● EXERCISE BRIEF: What is needed is an exact copy of the lines in the listing below, from the one with "오시는길 (274, 1913)" up to and including the one with "10 (322, 1674)", with no other lines.

DATASET below:

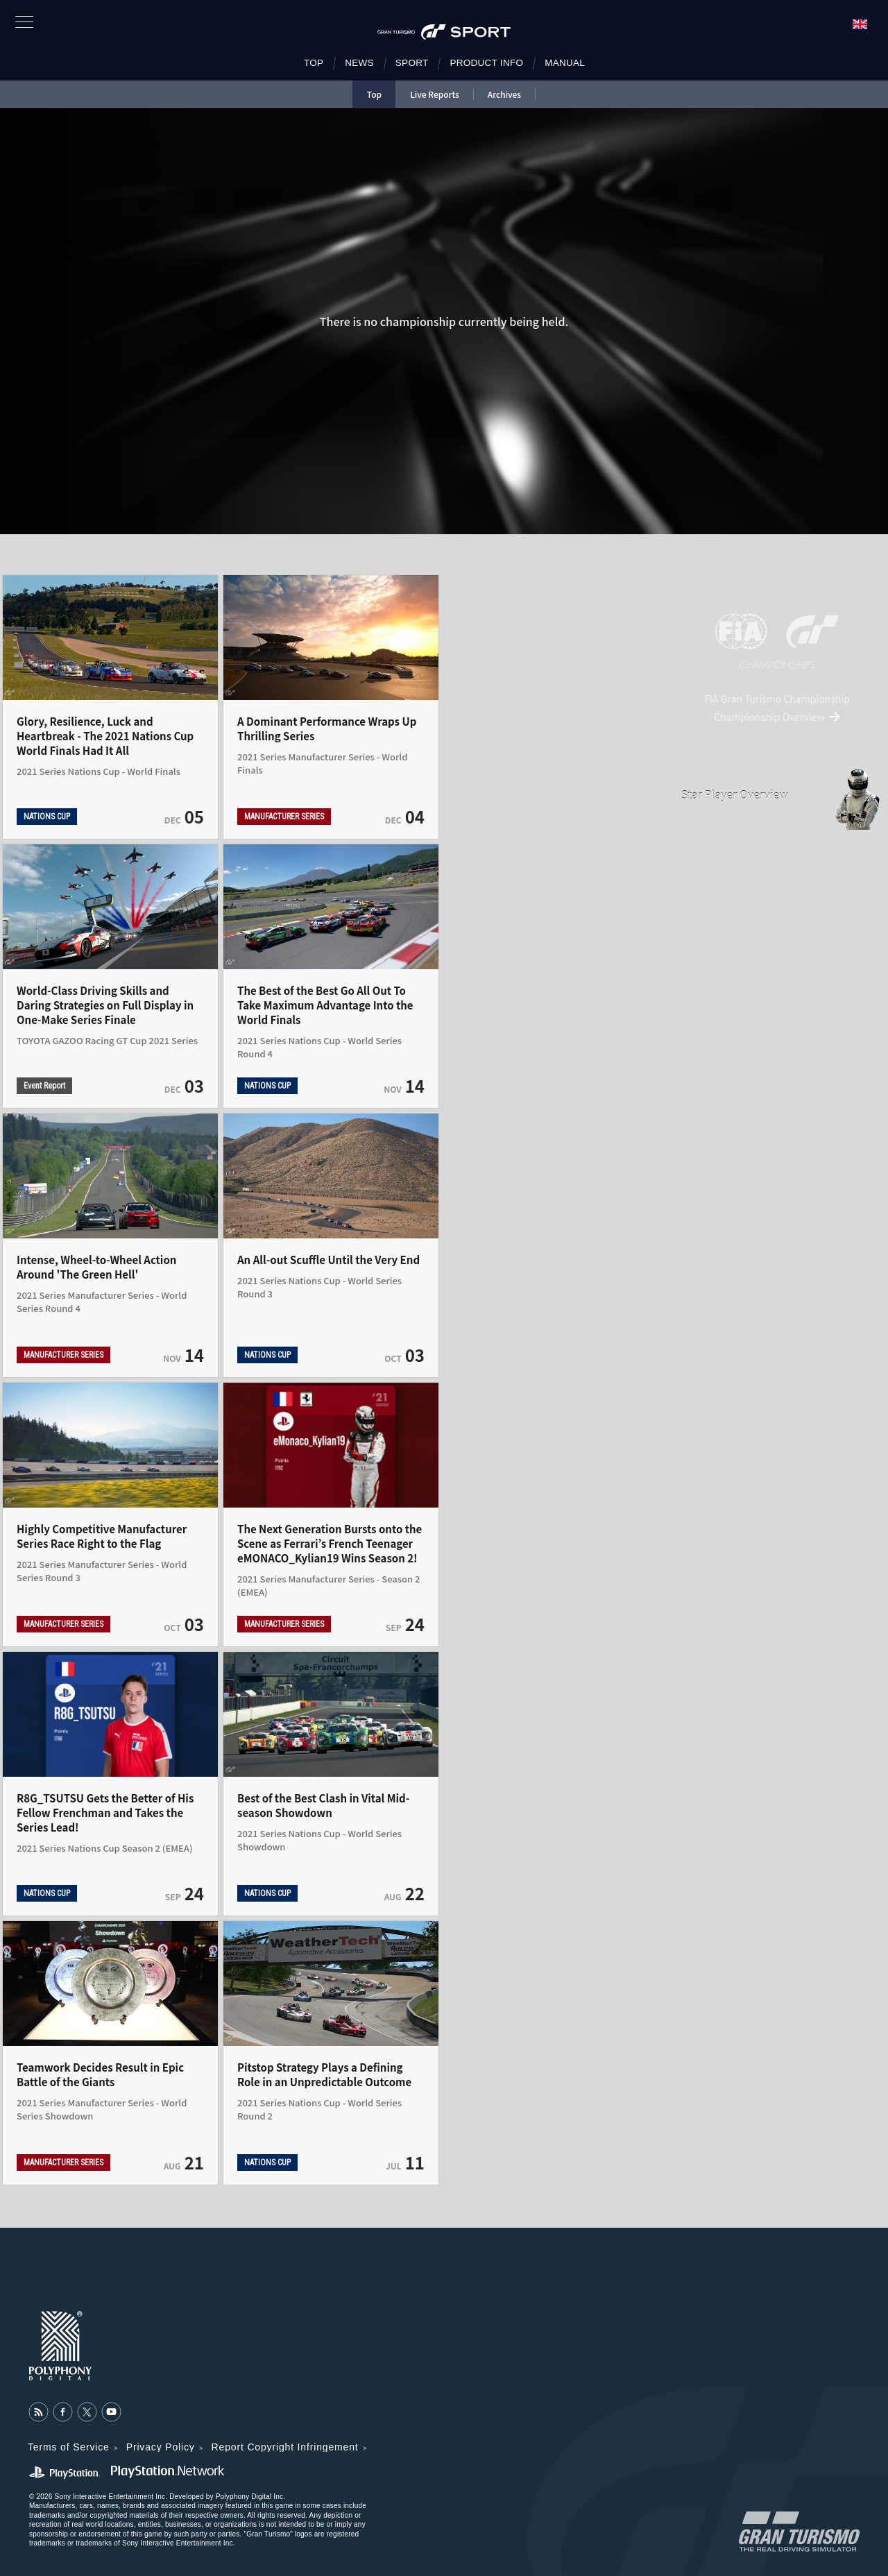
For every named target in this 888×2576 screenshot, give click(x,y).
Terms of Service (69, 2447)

End of DATASET.
DATASET below:

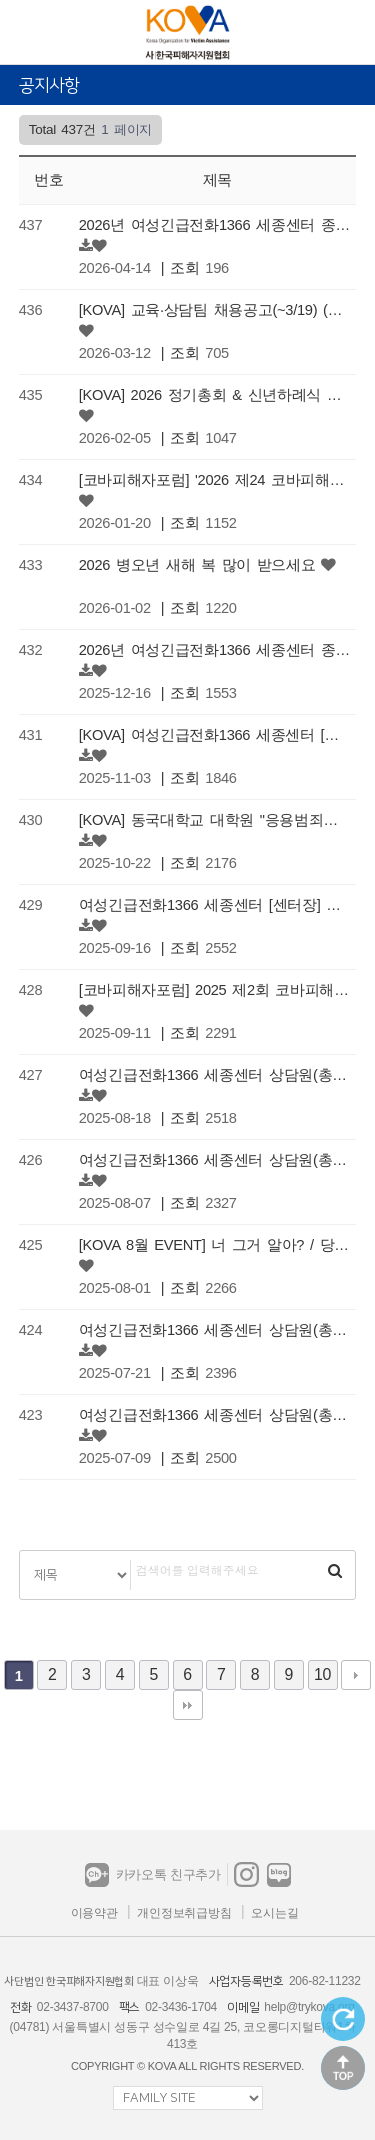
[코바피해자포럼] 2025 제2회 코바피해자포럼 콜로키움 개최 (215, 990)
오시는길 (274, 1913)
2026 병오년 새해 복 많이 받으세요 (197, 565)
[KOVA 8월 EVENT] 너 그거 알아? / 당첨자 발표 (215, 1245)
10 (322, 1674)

End of DATASET.

● FINISHED EXERCISE:
오시는길 (274, 1913)
2026 병오년 새해 복 많이 받으세요 (197, 565)
[KOVA 8월 EVENT] 너 그거 알아? / 당첨자 발표 (215, 1245)
10 (322, 1674)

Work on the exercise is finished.